Work item:
The expected output is an exact copy of the lines from the one containing "dogs were so" through the final line of the entries below, with no images.

───── Entries provided ─────

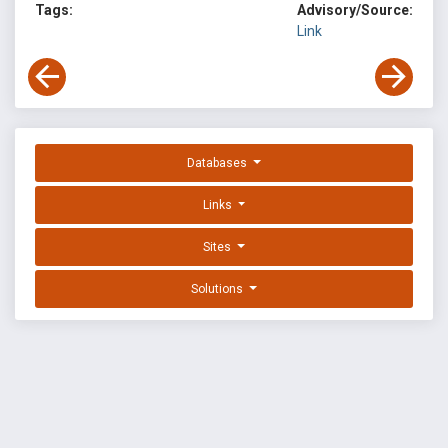
Tags:
Advisory/Source:
Link
Databases
Links
Sites
Solutions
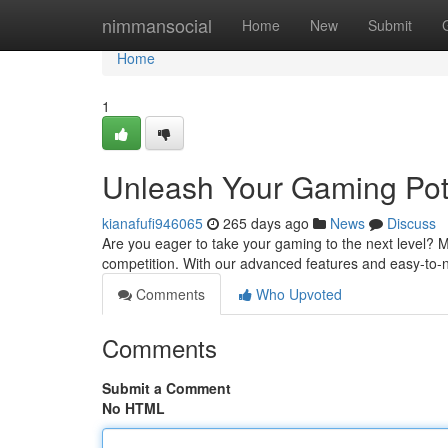
Home
nimmansocial
Home
New
Submit
Home
1
Unleash Your Gaming Pote
kianafufi946065
265 days ago
News
Discuss
Are you eager to take your gaming to the next level? 
competition. With our advanced features and easy-to-na
Comments
Who Upvoted
Comments
Submit a Comment
No HTML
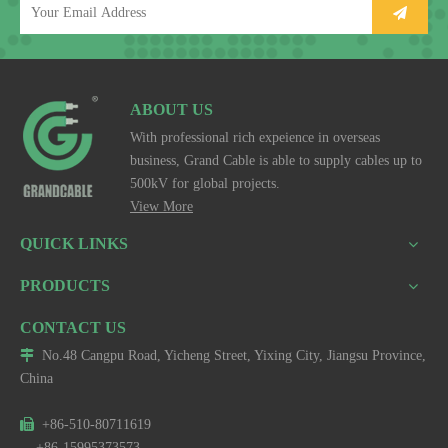
ABOUT US
With professional rich expeience in overseas
business, Grand Cable is able to supply cables up to
500kV for global projects.
View More
QUICK LINKS
PRODUCTS
CONTACT US

No.48 Cangpu Road, Yicheng Street, Yixing City, Jiangsu Province,
China

+86-510-80711619
+86-15995373573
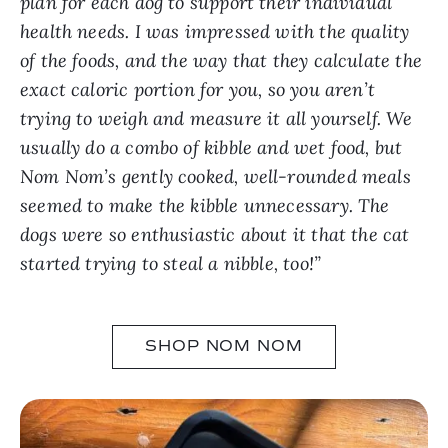
plan for each dog to support their individual
health needs. I was impressed with the quality
of the foods, and the way that they calculate the
exact caloric portion for you, so you aren’t
trying to weigh and measure it all yourself. We
usually do a combo of kibble and wet food, but
Nom Nom’s gently cooked, well-rounded meals
seemed to make the kibble unnecessary. The
dogs were so enthusiastic about it that the cat
started trying to steal a nibble, too!”
SHOP NOM NOM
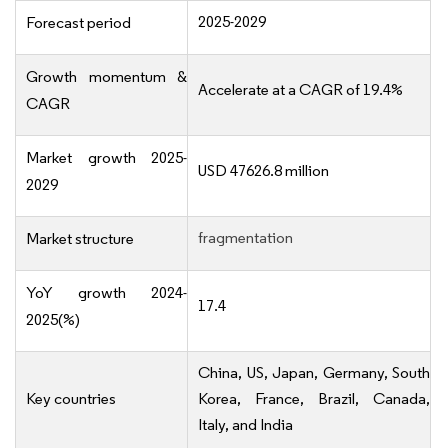
2025-2029
Forecast period
Growth momentum &
Accelerate at a CAGR of 19.4%
CAGR
Market growth 2025-
USD 47626.8 million
2029
fragmentation
Market structure
YoY growth 2024-
17.4
2025(%)
China, US, Japan, Germany, South
Key countries
Korea, France, Brazil, Canada,
Italy, and India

─────

Written reply:
dogs were so enthusiastic about it that the cat
started trying to steal a nibble, too!”
SHOP NOM NOM
2025-2029
Forecast period
Growth momentum &
Accelerate at a CAGR of 19.4%
CAGR
Market growth 2025-
USD 47626.8 million
2029
fragmentation
Market structure
YoY growth 2024-
17.4
2025(%)
China, US, Japan, Germany, South
Key countries
Korea, France, Brazil, Canada,
Italy, and India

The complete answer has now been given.